How UCHealth is reducing fall injuries with AI-enhanced risk modeling

Clinical care teams for internal patients generally use tools such as bed alarms, gait belts, and a closer and more nursing station to prevent the patient from falling.
But these interventions can hinder clinical workflow and fatigue alert can make them less effective than they are supposed to be.
To help ensure that patients at risk gets extensive precautions, fatigue is reduced from alarm in doctors, and UHEALTA has developed a new Colorado interface that serves specific fall interventions based on the unique risk profile of the patient.
The tool uses navigation data, behavioral health indicators and other risk factors to predict the risk of internal patients with infection and benefit from cloud tools to integrate predictions directly into epic electronic health records.
“Clinical information scientists in the health system,” said Brendan Drew, a data scientist who focuses on internal patients in Ochallest, and Brittany Cyriacks.
We have signed with Drew and Cyriacks about their efforts to take advantage of artificial intelligence and cloud tools. They will explain more during an educational session in Himss25 in Las Vegas next month.
Q: How was the model created, and what are its main goals?
A. Our multidisciplinary team conducted a literary review that identified risk variables – 12 areas of risk, 92 potential variables – and appointed to epic data elements. They have taken samples of more than 181,000 acceptance in internal patients, including more than 200 advantages for each acceptance.
Initially, XGBOST and the organized logistical slope model were tested. Ultimately, the higher features were re -engineered and combined into a simplified logistical slope model.
The model works every four hours, with the latest clinical documents. Instead of a simple/low-low index, it gives a three-level classification, high risks and global risks-more implemented results.
The classification generates a list of reserves for the risk level and the patient that can keep patients safe.
Q: What are some challenges to integrate the model into the clinical workflow?
A. The team needed to identify clear and sophisticated precautions (for example, patients should have the “highest risk” of the chair/bed, at hand, etc.) so the employees knew exactly the measures that should be taken at every level of risk.
In addition to unifying the precautions, the presentation will also highlight the following main challenges:
- A significant display of risks: It was not just showing enough digital degree. Doctors needed to find out the cause of the patient’s education as a high risk and any recommended precautions.

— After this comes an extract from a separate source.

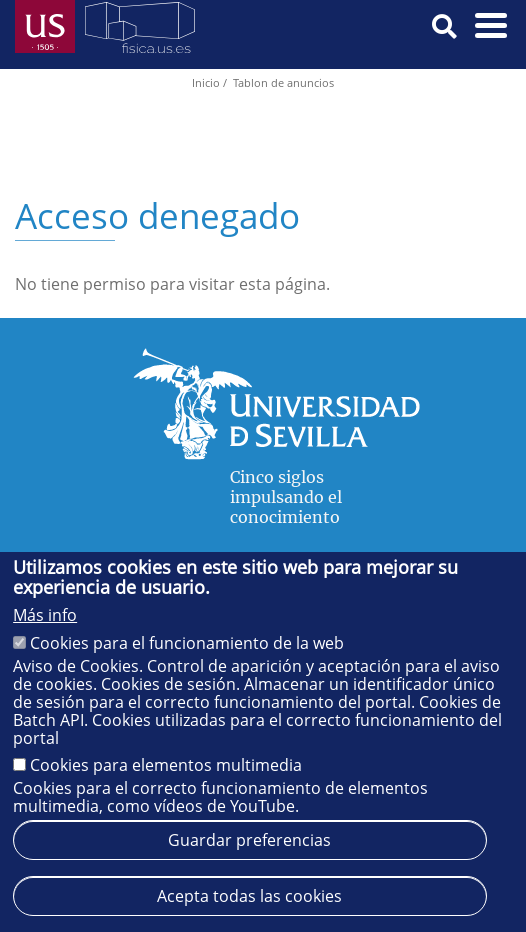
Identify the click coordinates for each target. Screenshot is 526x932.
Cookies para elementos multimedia (166, 765)
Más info (45, 615)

- Provides data in the first 12 hours: The form requires admission and adequate clinical data. During the first 12 hours, risk classifications may be incomplete, so employees must exercise clinical judgment to determine whether the patient will benefit from the implementation of global reserves or additional precautions without relying only on the model.
- User confidence and dependence: The guarantee of nurses and other members of the care team trust in the recommendations of artificial intelligence is very important. Continuous communication, training and an easy -to -use interface helped build confidence. The data surrounding the events of the fall helped remove the conversation from confidence in the recommendation of artificial intelligence and more towards the checkpoints that prevent the implementation of precautions for the patient.
- Integration of workflow: Instead of adding an additional step for doctors, the outputs of the model and the recommended precautions are merged into the current epic papers, pop -up windows and care plans so that employees can use them naturally.
Q: Will the session give an insight into the lessons learned using artificial intelligence to reduce the risk of a fall injury?
A. Yes. The presentation includes strategies for successful accreditation of predictive models, measuring model performance, treatment of variations between the different population (Spanish -speaking patients, for example) and ensuring continuous improvement.
It also highlights the subjects of the real world “What we have learned so far”, as it provides those present with practical ready meals on how to spread, monitor and refine the tools of artificial intelligence to prevent fall. We will emphasize the participation that the organization and nurses need along the way.
DRO and Siriaax session, “Autumn Risk Form: From Artificial Intelligence to Clinical Interventions”, scheduled for Tuesday, 4 March, from 3: 15-4: 15 pm at Himss25.